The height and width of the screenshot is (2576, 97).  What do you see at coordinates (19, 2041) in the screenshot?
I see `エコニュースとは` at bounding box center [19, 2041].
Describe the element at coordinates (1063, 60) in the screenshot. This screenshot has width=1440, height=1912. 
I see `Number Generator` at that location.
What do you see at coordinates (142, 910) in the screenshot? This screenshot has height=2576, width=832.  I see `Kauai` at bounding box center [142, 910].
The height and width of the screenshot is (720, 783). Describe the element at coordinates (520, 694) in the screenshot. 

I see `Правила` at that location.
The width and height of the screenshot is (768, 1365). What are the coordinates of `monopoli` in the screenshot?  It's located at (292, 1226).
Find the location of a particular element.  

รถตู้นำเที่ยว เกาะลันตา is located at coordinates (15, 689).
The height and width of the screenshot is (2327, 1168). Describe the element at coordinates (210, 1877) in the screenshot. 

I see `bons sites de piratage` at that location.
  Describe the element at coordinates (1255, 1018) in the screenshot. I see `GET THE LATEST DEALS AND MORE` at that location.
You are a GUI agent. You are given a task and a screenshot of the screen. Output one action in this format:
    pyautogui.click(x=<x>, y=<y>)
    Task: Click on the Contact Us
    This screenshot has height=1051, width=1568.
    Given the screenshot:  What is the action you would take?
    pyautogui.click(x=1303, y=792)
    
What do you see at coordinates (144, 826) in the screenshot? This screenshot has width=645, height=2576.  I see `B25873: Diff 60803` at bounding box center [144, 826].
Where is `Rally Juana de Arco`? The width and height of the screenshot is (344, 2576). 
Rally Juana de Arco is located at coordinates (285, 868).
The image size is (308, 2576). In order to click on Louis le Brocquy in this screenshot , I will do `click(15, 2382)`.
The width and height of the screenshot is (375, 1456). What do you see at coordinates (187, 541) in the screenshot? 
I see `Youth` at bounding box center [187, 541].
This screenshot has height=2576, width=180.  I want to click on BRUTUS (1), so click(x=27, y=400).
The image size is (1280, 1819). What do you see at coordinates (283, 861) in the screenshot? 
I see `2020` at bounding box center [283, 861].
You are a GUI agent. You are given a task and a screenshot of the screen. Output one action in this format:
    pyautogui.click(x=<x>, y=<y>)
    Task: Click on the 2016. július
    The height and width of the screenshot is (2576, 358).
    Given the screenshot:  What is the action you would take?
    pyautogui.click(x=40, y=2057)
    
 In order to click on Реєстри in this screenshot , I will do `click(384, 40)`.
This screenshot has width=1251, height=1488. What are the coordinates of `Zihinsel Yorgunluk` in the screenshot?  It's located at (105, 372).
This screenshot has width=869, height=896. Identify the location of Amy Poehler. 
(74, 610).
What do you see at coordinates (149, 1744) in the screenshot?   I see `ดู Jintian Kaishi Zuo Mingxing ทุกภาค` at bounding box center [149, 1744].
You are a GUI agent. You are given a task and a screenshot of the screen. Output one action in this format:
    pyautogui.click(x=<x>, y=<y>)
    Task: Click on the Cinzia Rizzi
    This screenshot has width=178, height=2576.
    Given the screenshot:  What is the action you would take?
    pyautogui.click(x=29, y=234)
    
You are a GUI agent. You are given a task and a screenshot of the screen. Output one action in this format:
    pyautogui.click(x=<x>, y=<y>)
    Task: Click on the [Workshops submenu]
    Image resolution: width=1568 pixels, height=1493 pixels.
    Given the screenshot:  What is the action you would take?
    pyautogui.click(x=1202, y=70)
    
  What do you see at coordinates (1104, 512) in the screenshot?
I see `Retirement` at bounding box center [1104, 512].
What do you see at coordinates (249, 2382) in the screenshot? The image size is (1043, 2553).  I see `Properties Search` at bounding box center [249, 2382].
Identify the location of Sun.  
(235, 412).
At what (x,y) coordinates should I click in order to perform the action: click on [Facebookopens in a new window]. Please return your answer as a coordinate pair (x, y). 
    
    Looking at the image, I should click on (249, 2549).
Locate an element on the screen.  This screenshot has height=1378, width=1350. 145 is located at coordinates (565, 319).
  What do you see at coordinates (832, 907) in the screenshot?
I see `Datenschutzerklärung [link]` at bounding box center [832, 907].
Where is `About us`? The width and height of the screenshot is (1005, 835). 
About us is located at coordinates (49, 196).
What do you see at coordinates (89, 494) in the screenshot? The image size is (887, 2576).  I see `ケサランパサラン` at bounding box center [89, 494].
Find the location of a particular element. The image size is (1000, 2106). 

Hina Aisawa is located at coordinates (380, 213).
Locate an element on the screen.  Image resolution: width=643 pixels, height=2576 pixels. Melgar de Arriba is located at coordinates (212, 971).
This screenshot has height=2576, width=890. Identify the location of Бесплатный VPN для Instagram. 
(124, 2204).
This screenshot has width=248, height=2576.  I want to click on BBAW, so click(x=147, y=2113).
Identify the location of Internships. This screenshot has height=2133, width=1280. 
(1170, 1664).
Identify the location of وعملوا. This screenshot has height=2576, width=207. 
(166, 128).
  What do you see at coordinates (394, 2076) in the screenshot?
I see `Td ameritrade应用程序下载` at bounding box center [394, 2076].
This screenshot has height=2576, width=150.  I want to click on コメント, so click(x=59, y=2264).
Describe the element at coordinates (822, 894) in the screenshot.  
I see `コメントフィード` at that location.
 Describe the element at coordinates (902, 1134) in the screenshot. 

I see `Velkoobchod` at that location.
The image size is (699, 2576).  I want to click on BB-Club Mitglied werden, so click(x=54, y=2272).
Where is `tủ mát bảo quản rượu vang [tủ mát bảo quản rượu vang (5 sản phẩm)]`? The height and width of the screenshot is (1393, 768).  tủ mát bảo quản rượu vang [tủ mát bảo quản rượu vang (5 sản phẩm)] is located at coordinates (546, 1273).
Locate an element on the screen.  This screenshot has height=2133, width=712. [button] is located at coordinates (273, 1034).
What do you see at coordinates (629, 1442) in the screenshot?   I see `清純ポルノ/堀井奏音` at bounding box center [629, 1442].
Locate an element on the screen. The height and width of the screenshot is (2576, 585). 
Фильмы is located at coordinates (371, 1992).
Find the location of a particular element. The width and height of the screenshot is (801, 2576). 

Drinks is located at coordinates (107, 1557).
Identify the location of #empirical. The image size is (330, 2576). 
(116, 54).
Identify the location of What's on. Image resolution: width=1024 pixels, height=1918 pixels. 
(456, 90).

| TASK TO CARRY OUT |
Transcribe every entry, keeping each line exactly as it reads.

| SOLUTION FOR THIS EXERCISE |
The height and width of the screenshot is (2576, 97).  What do you see at coordinates (19, 2041) in the screenshot?
I see `エコニュースとは` at bounding box center [19, 2041].
Describe the element at coordinates (1063, 60) in the screenshot. This screenshot has width=1440, height=1912. 
I see `Number Generator` at that location.
What do you see at coordinates (142, 910) in the screenshot? This screenshot has height=2576, width=832.  I see `Kauai` at bounding box center [142, 910].
The height and width of the screenshot is (720, 783). Describe the element at coordinates (520, 694) in the screenshot. 

I see `Правила` at that location.
The width and height of the screenshot is (768, 1365). What are the coordinates of `monopoli` in the screenshot?  It's located at (292, 1226).
Find the location of a particular element.  

รถตู้นำเที่ยว เกาะลันตา is located at coordinates (15, 689).
The height and width of the screenshot is (2327, 1168). Describe the element at coordinates (210, 1877) in the screenshot. 

I see `bons sites de piratage` at that location.
  Describe the element at coordinates (1255, 1018) in the screenshot. I see `GET THE LATEST DEALS AND MORE` at that location.
You are a GUI agent. You are given a task and a screenshot of the screen. Output one action in this format:
    pyautogui.click(x=<x>, y=<y>)
    Task: Click on the Contact Us
    This screenshot has height=1051, width=1568.
    Given the screenshot:  What is the action you would take?
    pyautogui.click(x=1303, y=792)
    
What do you see at coordinates (144, 826) in the screenshot? This screenshot has width=645, height=2576.  I see `B25873: Diff 60803` at bounding box center [144, 826].
Where is `Rally Juana de Arco`? The width and height of the screenshot is (344, 2576). 
Rally Juana de Arco is located at coordinates (285, 868).
The image size is (308, 2576). In order to click on Louis le Brocquy in this screenshot , I will do `click(15, 2382)`.
The width and height of the screenshot is (375, 1456). What do you see at coordinates (187, 541) in the screenshot? 
I see `Youth` at bounding box center [187, 541].
This screenshot has height=2576, width=180.  I want to click on BRUTUS (1), so click(x=27, y=400).
The image size is (1280, 1819). What do you see at coordinates (283, 861) in the screenshot? 
I see `2020` at bounding box center [283, 861].
You are a GUI agent. You are given a task and a screenshot of the screen. Output one action in this format:
    pyautogui.click(x=<x>, y=<y>)
    Task: Click on the 2016. július
    The height and width of the screenshot is (2576, 358).
    Given the screenshot:  What is the action you would take?
    pyautogui.click(x=40, y=2057)
    
 In order to click on Реєстри in this screenshot , I will do `click(384, 40)`.
This screenshot has width=1251, height=1488. What are the coordinates of `Zihinsel Yorgunluk` in the screenshot?  It's located at (105, 372).
This screenshot has width=869, height=896. Identify the location of Amy Poehler. 
(74, 610).
What do you see at coordinates (149, 1744) in the screenshot?   I see `ดู Jintian Kaishi Zuo Mingxing ทุกภาค` at bounding box center [149, 1744].
You are a GUI agent. You are given a task and a screenshot of the screen. Output one action in this format:
    pyautogui.click(x=<x>, y=<y>)
    Task: Click on the Cinzia Rizzi
    This screenshot has width=178, height=2576.
    Given the screenshot:  What is the action you would take?
    pyautogui.click(x=29, y=234)
    
You are a GUI agent. You are given a task and a screenshot of the screen. Output one action in this format:
    pyautogui.click(x=<x>, y=<y>)
    Task: Click on the [Workshops submenu]
    Image resolution: width=1568 pixels, height=1493 pixels.
    Given the screenshot:  What is the action you would take?
    pyautogui.click(x=1202, y=70)
    
  What do you see at coordinates (1104, 512) in the screenshot?
I see `Retirement` at bounding box center [1104, 512].
What do you see at coordinates (249, 2382) in the screenshot? The image size is (1043, 2553).  I see `Properties Search` at bounding box center [249, 2382].
Identify the location of Sun.  
(235, 412).
At what (x,y) coordinates should I click in order to perform the action: click on [Facebookopens in a new window]. Please return your answer as a coordinate pair (x, y). 
    
    Looking at the image, I should click on (249, 2549).
Locate an element on the screen.  This screenshot has height=1378, width=1350. 145 is located at coordinates (565, 319).
  What do you see at coordinates (832, 907) in the screenshot?
I see `Datenschutzerklärung [link]` at bounding box center [832, 907].
Where is `About us`? The width and height of the screenshot is (1005, 835). 
About us is located at coordinates (49, 196).
What do you see at coordinates (89, 494) in the screenshot? The image size is (887, 2576).  I see `ケサランパサラン` at bounding box center [89, 494].
Find the location of a particular element. The image size is (1000, 2106). 

Hina Aisawa is located at coordinates (380, 213).
Locate an element on the screen.  Image resolution: width=643 pixels, height=2576 pixels. Melgar de Arriba is located at coordinates (212, 971).
This screenshot has height=2576, width=890. Identify the location of Бесплатный VPN для Instagram. 
(124, 2204).
This screenshot has width=248, height=2576.  I want to click on BBAW, so click(x=147, y=2113).
Identify the location of Internships. This screenshot has height=2133, width=1280. 
(1170, 1664).
Identify the location of وعملوا. This screenshot has height=2576, width=207. 
(166, 128).
  What do you see at coordinates (394, 2076) in the screenshot?
I see `Td ameritrade应用程序下载` at bounding box center [394, 2076].
This screenshot has height=2576, width=150.  I want to click on コメント, so click(x=59, y=2264).
Describe the element at coordinates (822, 894) in the screenshot.  
I see `コメントフィード` at that location.
 Describe the element at coordinates (902, 1134) in the screenshot. 

I see `Velkoobchod` at that location.
The image size is (699, 2576).  I want to click on BB-Club Mitglied werden, so click(x=54, y=2272).
Where is `tủ mát bảo quản rượu vang [tủ mát bảo quản rượu vang (5 sản phẩm)]`? The height and width of the screenshot is (1393, 768).  tủ mát bảo quản rượu vang [tủ mát bảo quản rượu vang (5 sản phẩm)] is located at coordinates (546, 1273).
Locate an element on the screen.  This screenshot has height=2133, width=712. [button] is located at coordinates (273, 1034).
What do you see at coordinates (629, 1442) in the screenshot?   I see `清純ポルノ/堀井奏音` at bounding box center [629, 1442].
Locate an element on the screen. The height and width of the screenshot is (2576, 585). 
Фильмы is located at coordinates (371, 1992).
Find the location of a particular element. The width and height of the screenshot is (801, 2576). 

Drinks is located at coordinates (107, 1557).
Identify the location of #empirical. The image size is (330, 2576). 
(116, 54).
Identify the location of What's on. Image resolution: width=1024 pixels, height=1918 pixels. 
(456, 90).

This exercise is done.